Probability chapter 9 Flashcards
Simple random sampling
Every member is equally likely to be chosen. EG: allocate each member of population a no. then use random numbers to chose desired sample.(sequences, )
Systematic sampling
Find sample size for n from population N taking 1 number from the first k members of population at random. pick every Kth member where k=N/n
Example of systematic sampling
suppose you want to sample 8 houses from a street of 120 houses. 120/8=15, so every 15th house is chosen after a random starting point between 1 and 15.
Stratified sampling
(When you want distinct groups in sample) Split groups up into distinct groups + then sample within each group in proportion to its size.
Example of stratified sampling
One might divide a sample of adults into subgroups by age, like 18-29, 30-39, 40-49, 50-59, and 60 and above
Opportunity sampling
Take samples from members of the population you have access to until you have sample of the desired size.
EG: An example would be selecting a sample of students from those coming out of the library.
Quota sampling
Want distinct groups to be represented in sample, decide how many members of each groups you wish to sample in advance + use opportunity sampling until there’s enough of the sample for each group
An example of quota sampling
A researcher might ask for a sample of 100 females, or 100 individuals between the ages of 20-30.
Cluster sampling
Split the population into clusters that you expect to be similar to each other, the take a sample from each of these clusters.
Example of cluster sampling
For example, a researcher wants to survey academic performance of high school students in Spain. He can divide the entire population (population of Spain) into different clusters (cities). Then the researcher selects a number of clusters depending on his research through simple or systematic random sampling.
When deciding on a sampling method
1) Consider whether or not you can list every member of the population.

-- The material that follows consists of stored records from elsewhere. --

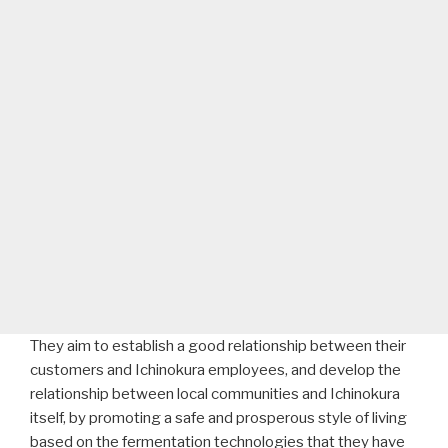
They aim to establish a good relationship between their
customers and Ichinokura employees, and develop the
relationship between local communities and Ichinokura
itself, by promoting a safe and prosperous style of living
based on the fermentation technologies that they have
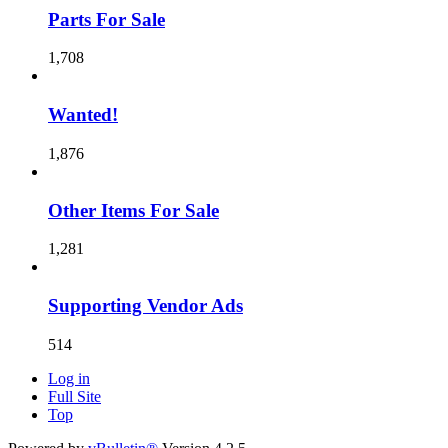
Parts For Sale
1,708
Wanted!
1,876
Other Items For Sale
1,281
Supporting Vendor Ads
514
Log in
Full Site
Top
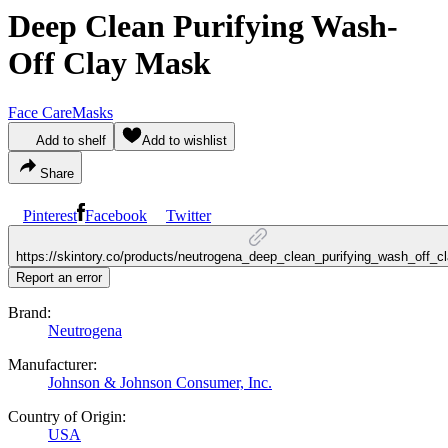
Deep Clean Purifying Wash-
Off Clay Mask
Face Care
Masks
Add to shelf
Add to wishlist
Share
Pinterest
Facebook
Twitter
https://skintory.co/products/neutrogena_deep_clean_purifying_wash_off_
Report an error
Brand:
Neutrogena
Manufacturer:
Johnson & Johnson Consumer, Inc.
Country of Origin:
USA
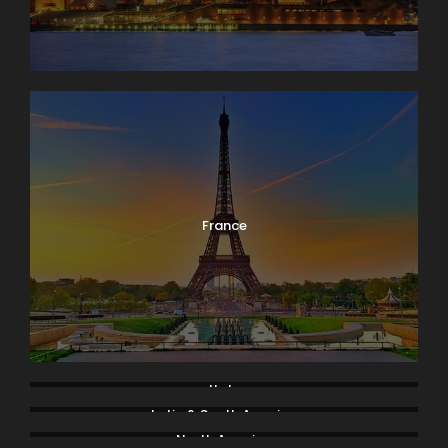
France
Italy
Latin & South America
North America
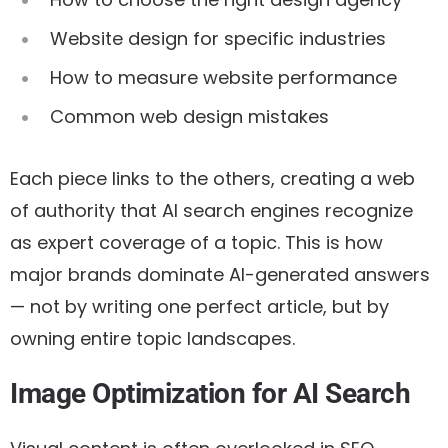
Website design for specific industries
How to measure website performance
Common web design mistakes
Each piece links to the others, creating a web
of authority that AI search engines recognize
as expert coverage of a topic. This is how
major brands dominate AI-generated answers
— not by writing one perfect article, but by
owning entire topic landscapes.
Image Optimization for AI Search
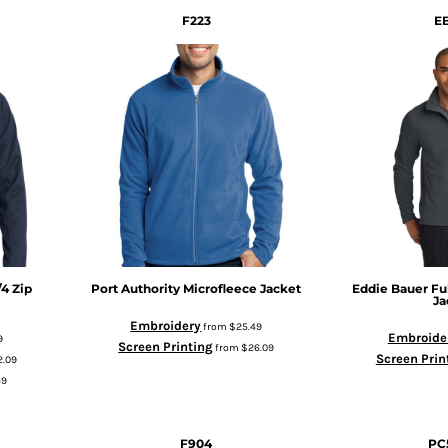
F223
E
/4 Zip
Port Authority
Microfleece Jacket
Eddie Bauer
Fu
Ja
Embroidery
from
$25.49
Embroide
9
Screen Printing
from
$26.09
Screen Prin
2.09
49
F904
PC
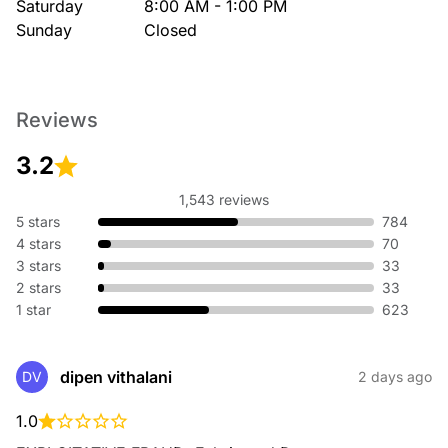
Saturday
8:00 AM - 1:00 PM
Sunday
Closed
Reviews
3.2
1,543 reviews
5 stars
784
4 stars
70
3 stars
33
2 stars
33
1 star
623
dipen vithalani
DV
2 days ago
1.0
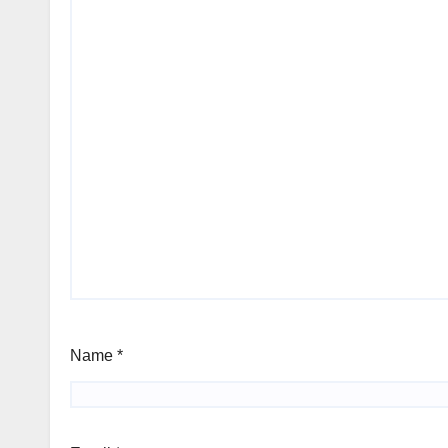
Name
*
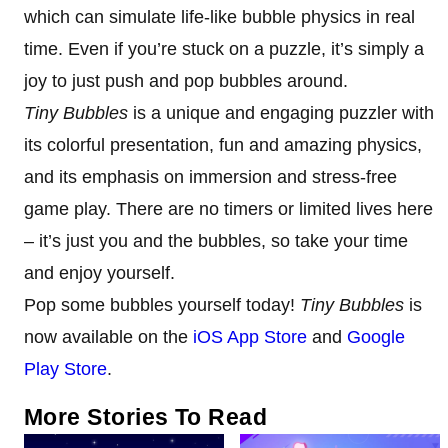
which can simulate life-like bubble physics in real
time. Even if you’re stuck on a puzzle, it’s simply a
joy to just push and pop bubbles around.
Tiny Bubbles
is a unique and engaging puzzler with
its colorful presentation, fun and amazing physics,
and its emphasis on immersion and stress-free
game play. There are no timers or limited lives here
– it’s just you and the bubbles, so take your time
and enjoy yourself.
Pop some bubbles yourself today!
Tiny Bubbles
is
now available on the
iOS App Store
and
Google
Play Store
.
More Stories To Read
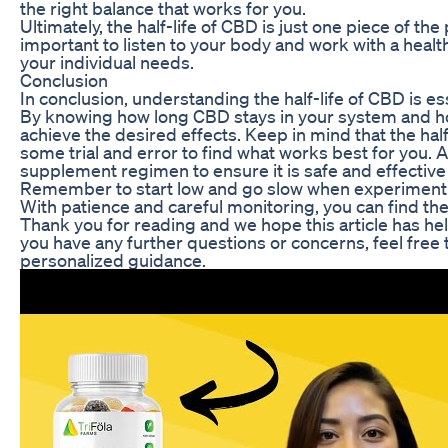
the right balance that works for you.
Ultimately, the half-life of CBD is just one piece of th
important to listen to your body and work with a hea
your individual needs.
Conclusion
In conclusion, understanding the half-life of CBD is 
By knowing how long CBD stays in your system and ho
achieve the desired effects. Keep in mind that the hal
some trial and error to find what works best for you. 
supplement regimen to ensure it is safe and effective 
Remember to start low and go slow when experimenti
With patience and careful monitoring, you can find the
Thank you for reading and we hope this article has help
you have any further questions or concerns, feel free 
personalized guidance.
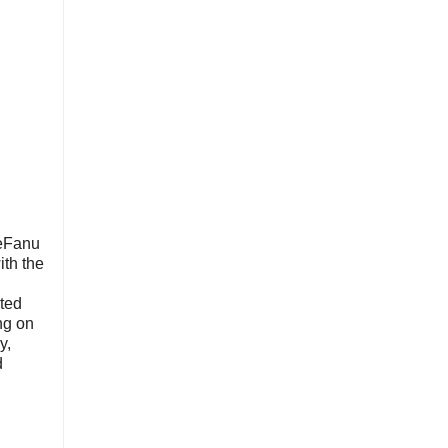
LeFanu
ith the
ated
ng on
y,
d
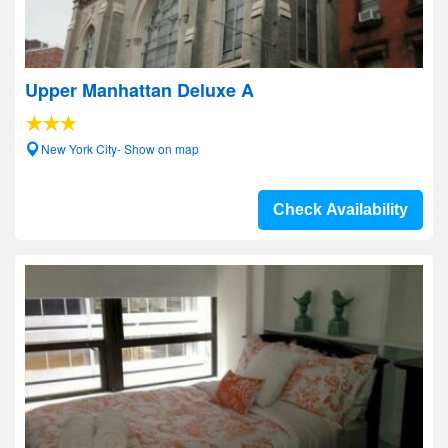
Upper Manhattan Deluxe A
New York City- Show on map
Check Availability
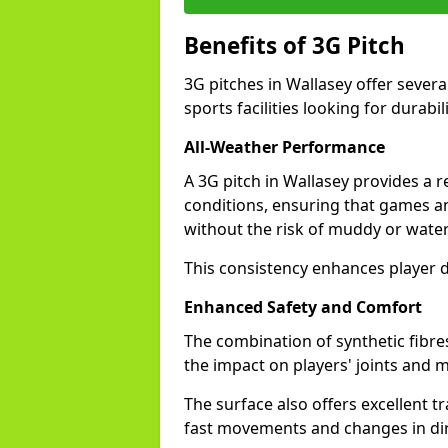
Benefits of 3G Pitch
3G pitches in Wallasey offer sever
sports facilities looking for durabil
All-Weather Performance
A 3G pitch in Wallasey provides a r
conditions, ensuring that games a
without the risk of muddy or water
This consistency enhances player d
Enhanced Safety and Comfort
The combination of synthetic fibre
the impact on players' joints and mi
The surface also offers excellent tr
fast movements and changes in dir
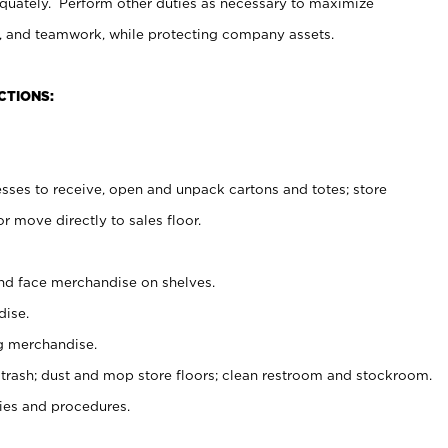
uately. Perform other duties as necessary to maximize
on, and teamwork, while protecting company assets.
CTIONS:
es to receive, open and unpack cartons and totes; store
 move directly to sales floor.
nd face merchandise on shelves.
ise.
g merchandise.
 trash; dust and mop store floors; clean restroom and stockroom.
es and procedures.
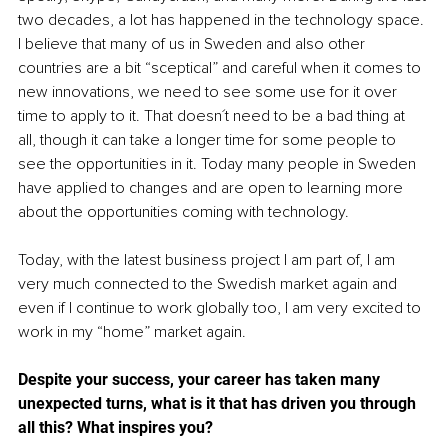
two decades, a lot has happened in the technology space. 
I believe that many of us in Sweden and also other 
countries are a bit “sceptical” and careful when it comes to 
new innovations, we need to see some use for it over 
time to apply to it. That doesn´t need to be a bad thing at 
all, though it can take a longer time for some people to 
see the opportunities in it. Today many people in Sweden 
have applied to changes and are open to learning more 
about the opportunities coming with technology.
Today, with the latest business project I am part of, I am 
very much connected to the Swedish market again and 
even if I continue to work globally too, I am very excited to 
work in my “home” market again.
Despite your success, your career has taken many 
unexpected turns, what is it that has driven you through 
all this? What inspires you?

2) Identify any sources of bias + any difficulties you might face in taking certain examples.
3) Compare the different sampling methods you have available + choose that one that best suits your needs and limitations.
When is a sampling method biased?
If it creates a sample that does not represent the whole population .
To solve a problem about summary statistics
1) Identify the summary statistics appropriate to the problem.
2) Calculate the values of the required statistics, using a calculator where appropriate.
3) Use the statistics to describe key features of the data set and make comparisons.
4) If not already done, identify any outliers and remove them, then see how this affects calculations.
Define outliers.
Are values that lie significantly outside the typical set of values of the variables.
Mode
PROS:
-Useful for non-numerical data
-Not usually affected by outliers
-Not usually affected by errors or omissions
-Is an always observed data point
CONS:
- Doesn’t use all of the data
-May not be representative if it has a low frequency
-There may be other values with similar frequency
Median
PROS: - Not affected by any outliers -Not significantly affected by errors CONS: -Doesn't make use of all the data
Mean
PROS:
- When the data set is large a few extreme values have negligible impact.
CONS:
-When data set is small a few extreme values have a big impact
Range
PROS:
Reflects the full data set
CONS:
Distorted (misrepresented) by outliers
IQR
PROS:
Not distorted by outliers
CONS:
Doesn’t reflect all of the data
Standard deviation
PROS:
When the data set is very large, few outliers have negligible impact.
CONS:
When the data set is small few outliers have a big impact.
distribution
How often each outcome occurs. Each outcome with a given frequency
continuity correction
Involves altering end points of an interval of rounded data to include values which would fall in the interval when rounded.
Frequency density
= frequency / class width
Histogram
You can use a histogram to display continuous data
When deciding on the appropriate diagram to represent data
1) Consider whether you need to be able to display all of the values, including outliers.
2) Consider whether you need to be able display relative or absolute frequencies.
3) Consider whether you are more interested in displaying the distribution or the summary statistics.
Box plot
Advantages: Highlights outliers. Makes it easy to compare data sets. CONS: Data is grouped into 4 categories so detailed analysis is not possible
Histogram
PRO: Clearly shows shape of distribution CONS: Doesn't always highlight outliers It is possible but not easy to estimate Q1, Q2 and Q3
Cumulative frequency curve
PRO:
Makes it easy to find the 5 number summary
CON:
Doesn’t always highlight outliers
If interval boundaries are not shown the degree of detail is not clear.
When interpreting a diagram displaying data
1) Consider what is being represented + whether your data is discrete or continuous.
2) If necessary, identify any outliers or missing/ incorrect data, and consider the effects of removing them.
3) Read what is being asked for in the question and use the diagram to answer.
What are variables that are statistically related?
They are describes as correlated. There are 3 types of positive r=1 , negative r=-1 + zero r=0
To solve a question about bivariate data + correlation
1) Draw a scatter diagram to identify any correlation between 2 variables.
2) Identify data points that don’t fit the general pattern shown by the data
3) Use correlation in the scatter diagram to determine the value of the missing data points.